Athletic Environments and Energy Deficiency
Athletes face a unique set of pressures that make disordered eating especially common in competitive sports. The underlying issue is often low energy availability, meaning the athlete isn’t eating enough to support both their training and their body’s basic functions. This can happen intentionally through calorie restriction or unintentionally when training volume increases without a corresponding increase in food intake.
Sports that emphasize leanness or have weight categories carry the highest rates of disordered eating. A particularly insidious trap occurs when initial weight loss temporarily boosts performance metrics like relative aerobic capacity. The athlete interprets that bump as proof that eating less and training harder is working, which reinforces increasingly rigid and restrictive behaviors even as their health deteriorates. Over time, chronic low energy availability leads to serious consequences including loss of menstrual periods, weakened bones, hormonal disruption, and declining performance.
Pressure from coaches, team owners, family members, and sponsors can compound the problem, creating an environment where the athlete feels unable to eat adequately without jeopardizing their career or relationships.

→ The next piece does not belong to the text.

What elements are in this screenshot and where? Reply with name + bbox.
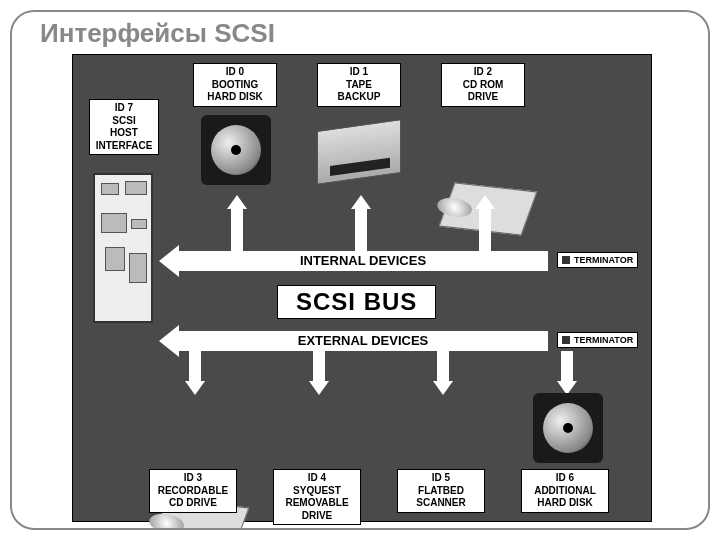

Warning Signs That a Pattern Is Forming
Disordered eating often develops gradually, making it easy to dismiss early changes as “being health-conscious” or “cleaning up my diet.” Specific behaviors to watch for include skipping meals or making excuses to avoid eating with others, adopting an extremely limited diet without medical guidance, and becoming so focused on “clean” or “healthy” eating that it interferes with social events like dining out or sharing birthday cake.

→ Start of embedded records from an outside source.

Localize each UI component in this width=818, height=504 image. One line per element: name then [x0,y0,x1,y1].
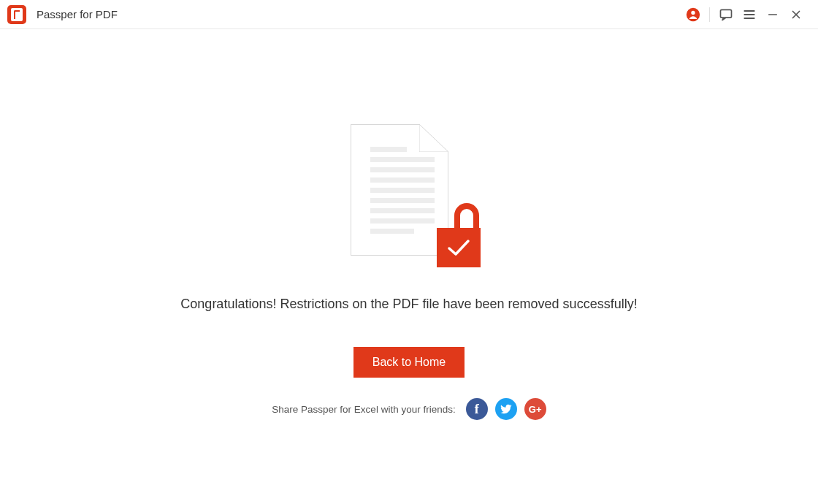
share-google-plus-button[interactable]: G+ [524,398,546,420]
app-title: Passper for PDF [37,8,118,20]
menu-icon[interactable] [738,3,761,26]
share-twitter-button[interactable] [495,398,517,420]
document-icon [351,124,448,256]
share-row: Share Passper for Excel with your friend… [272,398,546,420]
feedback-icon[interactable] [714,3,738,26]
svg-point-1 [691,10,695,14]
close-button[interactable] [784,3,808,26]
main-content: Congratulations! Restrictions on the PDF… [0,29,818,420]
account-icon[interactable] [681,3,705,26]
svg-rect-2 [721,9,732,18]
share-facebook-button[interactable]: f [466,398,488,420]
back-to-home-button[interactable]: Back to Home [353,347,465,378]
share-prompt: Share Passper for Excel with your friend… [272,404,455,415]
unlocked-icon [437,228,481,267]
titlebar: Passper for PDF [0,0,818,29]
success-message: Congratulations! Restrictions on the PDF… [180,297,637,312]
minimize-button[interactable] [761,3,784,26]
success-illustration [343,124,475,270]
checkmark-icon [437,228,481,267]
app-logo-icon [7,5,26,24]
titlebar-divider [709,7,710,22]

Other red flags include frequently checking the mirror and fixating on perceived flaws, withdrawing from social activities, insisting on preparing separate meals rather than eating what others are having, and persistent talk about feeling overweight or needing to lose weight. Repeated episodes of eating unusually large amounts of food, especially in secret, can signal the binge side of the spectrum. Any use of compensatory behaviors like vomiting, laxative misuse, or compulsive exercise after eating is a clear sign that eating patterns have moved beyond normal variation.